Research limitations
6.4
This study has several limitations that need to be acknowledged. First, the research is a single-case study based on an economically developed city in southern China, and the conclusions have certain context-specific characteristics rather than national generalizability. China's vast territory leads to pronounced regional variation in healthcare resource allocation, urban-rural medical service capacity, residents' disease spectrum, and medical insurance fund strength (26). GZ, as an economically developed city, has the advantages of sufficient medical insurance funds, high-quality medical resources, and a relatively complete medical insurance settlement system, which is quite different from less-developed regions with insufficient fund support and weak primary medical care capacity. Therefore, the risk-adjusted capitation payment framework constructed in this study cannot be directly copied to other regions, especially less-resourced areas.
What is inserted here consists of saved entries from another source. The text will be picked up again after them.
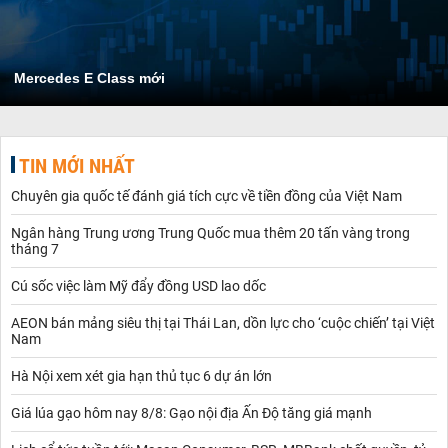
Mercedes E Class mới
TIN MỚI NHẤT
Chuyên gia quốc tế đánh giá tích cực về tiền đồng của Việt Nam
Ngân hàng Trung ương Trung Quốc mua thêm 20 tấn vàng trong
tháng 7
Cú sốc việc làm Mỹ đẩy đồng USD lao dốc
AEON bán mảng siêu thị tại Thái Lan, dồn lực cho ‘cuộc chiến’ tại Việt
Nam
Hà Nội xem xét gia hạn thủ tục 6 dự án lớn
Giá lúa gạo hôm nay 8/8: Gạo nội địa Ấn Độ tăng giá mạnh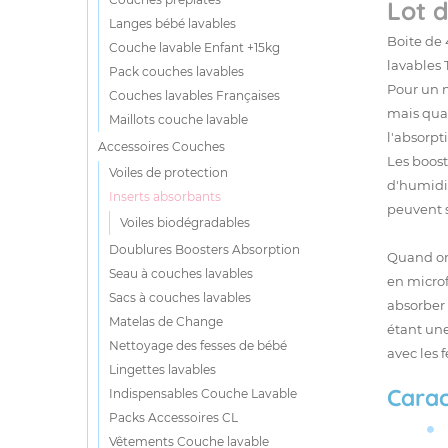
Lot 
Langes bébé lavables
Boite de
Couche lavable Enfant +15kg
lavables
Pack couches lavables
Pour un 
Couches lavables Françaises
mais quan
Maillots couche lavable
l'absorpt
Accessoires Couches
Les
boost
Voiles de protection
d'humidit
Inserts absorbants
peuvent s
Voiles biodégradables
Doublures Boosters Absorption
Quand on 
Seau à couches lavables
en microf
Sacs à couches lavables
absorber 
Matelas de Change
étant une
Nettoyage des fesses de bébé
avec les 
Lingettes lavables
Carac
Indispensables Couche Lavable
Packs Accessoires CL
Vêtements Couche lavable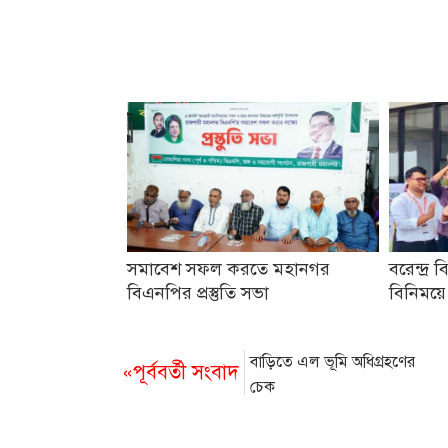
সমাবেশ সফল করতে মহানগর
বরেন্দ্র ব
বিএনপির প্রস্তুতি সভা
বিনিময়ে
বাড়িতে এল ভূমি অধিগ্রহণের
«পূর্ববর্তী সংবাদ
চেক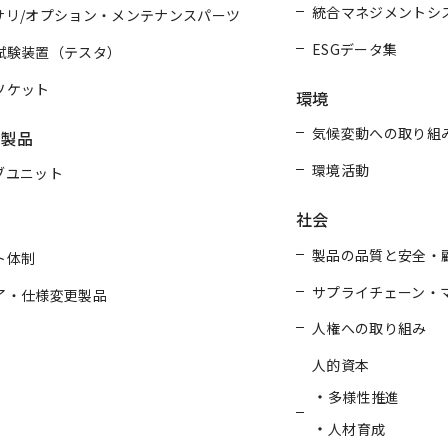
統合マネジメントシ
サリ/オプション・メンテナンスパーツ
ESGデータ集
試験装置（テスタ）
ソケット
環境
気候変動への取り組
連製品
環境活動
ブユニット
社会
製品の品質と安全・
ト体制
サプライチェーン・
了・仕様変更製品
人権への取り組み
人的資本
多様性推進
人材育成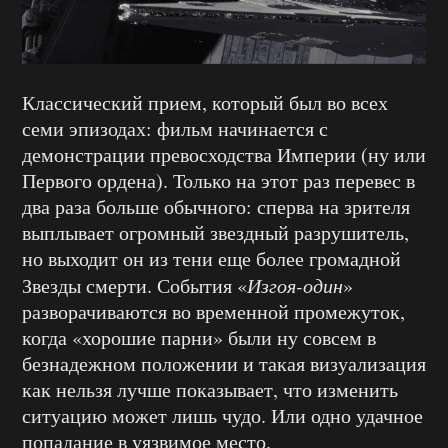
Классический прием, который был во всех
семи эпизодах: фильм начинается с
демонстрации превосходства Империи (ну или
Первого ордена). Только на этот раз перевес в
два раза больше обычного: сперва на зрителя
выплывает огромный звездный разрушитель,
но выходит он из тени еще более громадной
Звезды смерти. События «
Изгоя-один
»
разворачиваются во временной промежуток,
когда «хорошие парни» были ну совсем в
безнадежном положении и такая визуализация
как нельзя лучше показывает, что изменить
ситуацию может лишь чудо. Или одно удачное
попадание в уязвимое место.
Second, this study has certain limitations in the selection of risk adjustment factors. The four core factors selected in this study are relatively simple compared with contemporary international risk-adjustment frameworks. Indicators such as socioeconomic status, behavioral risk factors (smoking, drinking, exercise), detailed comorbidity burden, prior-year medical expenditure, and geographic variation are not included in the model, which to a certain extent limits the explanatory capacity of the regression model and may not be able to capture the more refined risk differences of the insured population. The main reason for the absence of these variables is the limitation of data sources: the research data is only from the medical insurance settlement system, and there is no effective linkage with census data, electronic medical record data, and health survey data. In future research, we will try to build a multi-source data fusion platform by linking with the local statistical bureau, medical institutions, and health administrative departments, incorporate the above-mentioned refined indicators into the risk adjustment framework, and further improve the accuracy of the model in distinguishing population risk differences. At the same time, we will also explore the application of machine learning algorithms in risk-adjustment to make up for the deficiency of traditional linear regression models in capturing non-linear relationships between variables.
Conclusion
7
This study built a risk-adjusted outpatient capitation model for China's UEBHI and URRBHI using GZ's 2023–2024 data, with 4 key factors. It optimized groupings via clustering, used multi-year weights to save funds (641 million RMB at equal weights), and revealed insurance type differences. It offers a referenceable framework but has sample limits, with future scope for refining factors.